Permanent-magnet synchronous motors provide, in conjunction with field-oriented control (FOC), a servo system with very high power density, efficiency and dynamic performance. The drawback of the classical FOC configuration is the requirement of a position or speed sensor for its reference frame transformations. Sensorless control schemes aim to eliminate this sensor from the FOC topology, which the back-EMF estimation methods have generally succeeded in for motor speeds above, typically, 15 % to 20 % of rated value. The focus of this thesis is on developing sensorless schemes that function reliably in the low-speed range, which is defined here as speeds at or below 10 RPM, including operation at standstill. In this thesis, in the framework of space vectors, high-frequency and voltage pulse injection methods are developed and tested by experiment. The high-frequency injection methods are generally sensitive to the voltage error introduced by the nonideal characteristics of voltage source inverter drives. Compensating for the inverter voltage error typically requires offline characterization of the inverter, which represents an impractical dependency. Instead of compensating for the inverter voltage error, the voltage pulse injection methods are instead developed to be robust to it.

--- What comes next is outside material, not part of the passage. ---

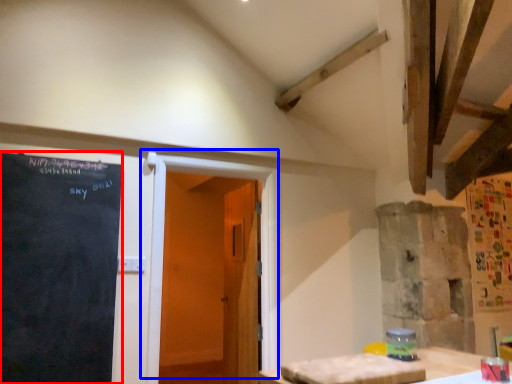 Question: Which object is closer to the camera taking this photo, blackboard (highlighted by a red box) or door (highlighted by a blue box)?

Choices:
 (A) blackboard
 (B) door

Answer: (A) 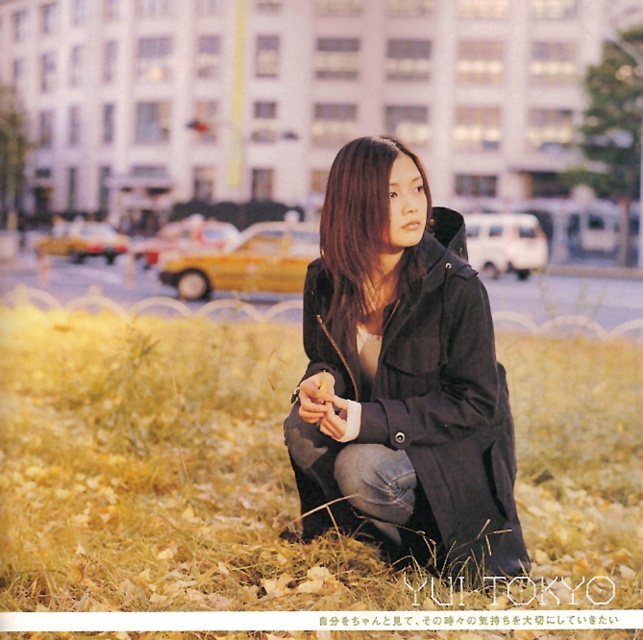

The INFORM method is modified to directly take into account the inverter voltage error, and measurements results show reasonable tracking performance of the rotor position, which, due to the effect of magnetic saturation, degrades significantly above the rated current of the motor tested. A new algorithm is developed based on the same fundamentals as the INFORM method, but which deliberately utilizes less information. This restricts the estimate of the rotor position to fixed 30◦ sectors, but in doing so, the algorithm is able to reliably estimate the rotor position to within ±20◦ electrical, regardless of the level of load current. For low levels of load current, the estimation error of the INFORM method is slightly lower.